***** DATA SEGMENT *****

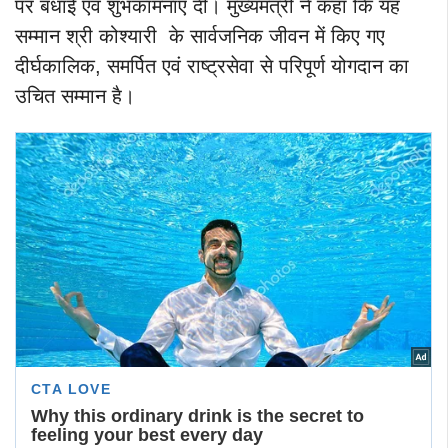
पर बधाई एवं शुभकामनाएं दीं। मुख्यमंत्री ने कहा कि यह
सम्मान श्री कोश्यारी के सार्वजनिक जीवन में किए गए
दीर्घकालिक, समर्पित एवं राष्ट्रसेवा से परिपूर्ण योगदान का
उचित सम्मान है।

*****

● EXERCISE
Could you write out, unchanged, the line with "सम्मान श्री कोश्यारी" and every line after it in the data above?

● ANSWER BELOW
सम्मान श्री कोश्यारी के सार्वजनिक जीवन में किए गए
दीर्घकालिक, समर्पित एवं राष्ट्रसेवा से परिपूर्ण योगदान का
उचित सम्मान है।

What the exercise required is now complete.